Writer, Artist and Photographer, I am constantly experimenting with the materials available to me. My preferred photographs tend to be taken on film—any and every kind I can get my hands on, especially expired rolls.

When it comes to painting and drawing, I'm also not fussy about medium. I usually finish whatever supplies I have, then try something new—be it oil paints, pens, crayons, charcoal, acrylic, or screen printing.

What remains consistent as a theme in my work is that it always stems from unplanned flows of consciousness. As an avid diarist, I treat each piece as a journal entry—except without words, or sometimes with very few. My process often starts with spontaneous, single-line-inspired patterns, followed by a second session spent meticulously and mindfully ‘colouring in.’ I frequently find unknown emotions incarnating themselves on the page or emerging as single words.

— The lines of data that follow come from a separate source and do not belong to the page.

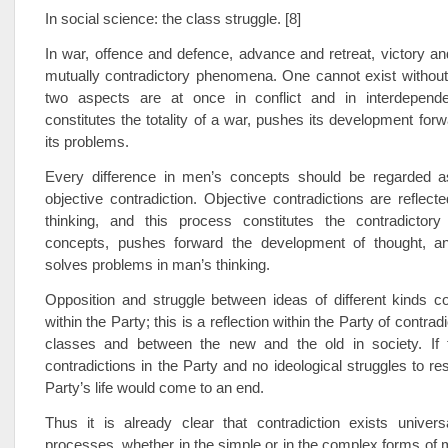
In social science: the class struggle. [8]
In war, offence and defence, advance and retreat, victory and
mutually contradictory phenomena. One cannot exist without
two aspects are at once in conflict and in interdepend
constitutes the totality of a war, pushes its development for
its problems.
Every difference in men’s concepts should be regarded as
objective contradiction. Objective contradictions are reflecte
thinking, and this process constitutes the contradicto
concepts, pushes forward the development of thought, a
solves problems in man’s thinking.
Opposition and struggle between ideas of different kinds c
within the Party; this is a reflection within the Party of contra
classes and between the new and the old in society. If
contradictions in the Party and no ideological struggles to re
Party’s life would come to an end.
Thus it is already clear that contradiction exists univers
processes, whether in the simple or in the complex forms of 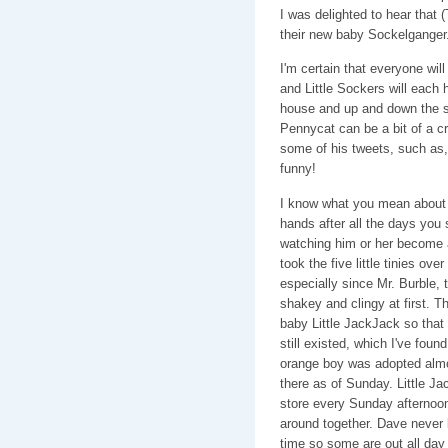
I was delighted to hear that 
their new baby Sockelganger.
I'm certain that everyone wil
and Little Sockers will each h
house and up and down the sta
Pennycat can be a bit of a c
some of his tweets, such a
funny!
I know what you mean about le
hands after all the days you 
watching him or her become a l
took the five little tinies ov
especially since Mr. Burble, t
shakey and clingy at first. T
baby Little JackJack so that 
still existed, which I've found 
orange boy was adopted almos
there as of Sunday. Little Ja
store every Sunday afternoon
around together. Dave never l
time so some are out all day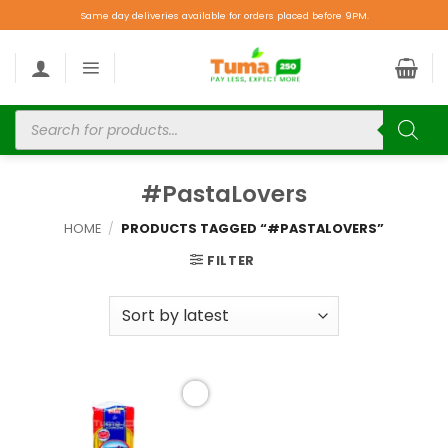
Same day deliveries available for orders placed before 9PM.
#PastaLovers
HOME
/
PRODUCTS TAGGED “#PASTALOVERS”
FILTER
Add to
wishlist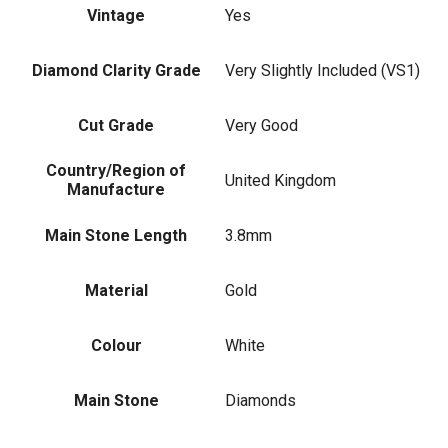
Vintage
Yes
Diamond Clarity Grade
Very Slightly Included (VS1)
Cut Grade
Very Good
Country/Region of
United Kingdom
Manufacture
Main Stone Length
3.8mm
Material
Gold
Colour
White
Main Stone
Diamonds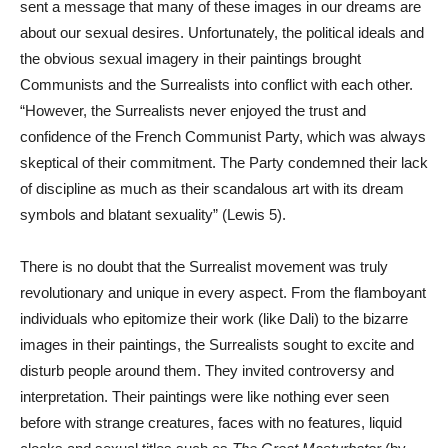
sent a message that many of these images in our dreams are
about our sexual desires. Unfortunately, the political ideals and
the obvious sexual imagery in their paintings brought
Communists and the Surrealists into conflict with each other.
“However, the Surrealists never enjoyed the trust and
confidence of the French Communist Party, which was always
skeptical of their commitment. The Party condemned their lack
of discipline as much as their scandalous art with its dream
symbols and blatant sexuality” (Lewis 5).
There is no doubt that the Surrealist movement was truly
revolutionary and unique in every aspect. From the flamboyant
individuals who epitomize their work (like Dali) to the bizarre
images in their paintings, the Surrealists sought to excite and
disturb people around them. They invited controversy and
interpretation. Their paintings were like nothing ever seen
before with strange creatures, faces with no features, liquid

For at least the past ten years I have filled journals with my daily reflections, fears, poems, descriptions of my account of events and this is what I look to for inspiration if I am lost for ideas. This can often provide me with a useful way of processing past emotions and provide an interesting first hand perspective while simultaneously being an observer.

I am currently exploring and leaning into what I do not want to—or cannot draw, most notably - grief. Be that in its most literal from, for loved ones i have lost, but also in a wider sense for a world that could have been, a world that is too perhaps no longer.

Recurring symbols and themes in my work (and therefore my life) seem to center around unanswerable philosophical questions, religion, mortality, nature, purpose, and sobriety.

PROFILE

INTENTIONS

I think accessibility to ‘real’ cameras has decreased intentionality. When I look at pictures from my grandparents and parents photo collections of them growing up, there can be seen an effort to capture a moment, feeling, character or place with sentimental or at least personal attention to detail, a sanctity and level of attention placed on the outcome.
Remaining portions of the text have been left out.